New indie Midnight Oil, which is based in Cardiff, has won factual entertainment commissions from BBC America. CEO Gillane Seaborne says: “Within the independent TV community the climate has been welcoming and encouraging for a new start up company.”

Last but not least, specialist factual producer ClearStory is in its second year, and seems to be building momentum.

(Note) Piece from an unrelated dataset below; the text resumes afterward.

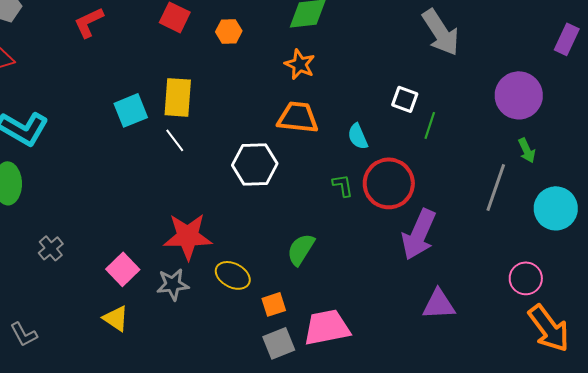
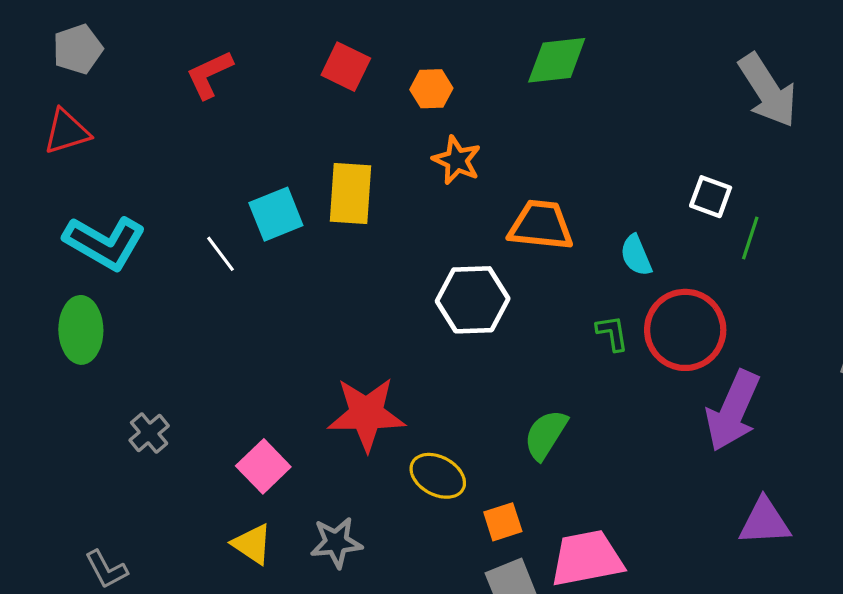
orange star: (300, 64) -> (457, 160), moved
white line: (175, 140) -> (220, 254), moved
gray star: (173, 284) -> (336, 542), moved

The indie won a Grierson for its doc Gypsy Blood, and has picked up a big BBC2 history commission for 2014, and orders with C4 and National Geographic.

Indie

1. TwoFour £47.3m
(2. Hat Trick £36.4m*)
2. Raw TV £34m
3. Baby Cow £27.4m
4. Mammoth Screen £24.6m
5. Red Production £22m
6. Zig Zag £15.2m
7. Neal Street  £15m
8. Rondo Media £14m
9. Rough Cut £12.5m
10. Input Media £12.1m
11=. Love £12m
11=. Nutopia £12m
11=. Atlantic £12m
14. Off the Fence £10.8m
15. Keo £9.8m
16. Windfall £9.3m
17. Hartswood £9.2m
18. Somethin’ Else £8.7m
19. True North £8.4m
20. Wag TV £8.1m
21. Red Planet £7.7m
22. Icon Films £6.9m
23. Spun Gold £6.5m
24. Oxford Film & Television £6.1m
25. October £6m
26. Raise the Roof £5.9m
27. Blink £5.5m
28. Tern TV £5.4m
29. Electric Sky £5.1m
30. Kindle Entertainment £4.7m
31. Blue-Zoo £4.5m
32. Outline £4.3m
33. Attaboy £4.1m
34. Reef £4.06m
35. Green Inc. £3.96m
36. Power £3.9m
37. Pacific £3.86m
38. Rollem £3.65m
39. Blast! £3.6m
40. Wild Pictures £3.55m
41=. Thumbs Up £3m
41=. Can Group £3m
41=. Pilot £3m
44. 3DD £2.8m
45. Saltbeef £2.6m
46. Quicksilver Media £2.5m
47. Back2Back £2.47m
48. Magic Light £2.36m
49. Minnow Films £2.35m
50. Rise Films £2.31m
51. Knickerbockerglory £2.26m
52=. True Vision £2.1m
52=. Lupus Films £2.1m
54. Sweet TV £1.65m
55. Testimony Films £1.6m
56. Wildfire £1.55m
57. CB Films £1.45m
58. Sixteen South £1.26m
59. Proudfoot £1.05m
60. Hardcash £1m
61. ClearStory £994k
62. Midnight Oil £941k
63. Lambent £834k
64. Illuminations £648k
65. Bungalow Town £236k
66. Bigger Picture £150k

* We omitted Hat Trick from the list of 'true' indies when we originally published the Production 100 in our September issue. With revenues of £36.4m, it would rank as the second largest 'true' indie. Even though Hat Trick owns a small stake in Plum Pictures, it can not really be viewed as a superindie. It is not owned by a larger group and neither is it a consolidator.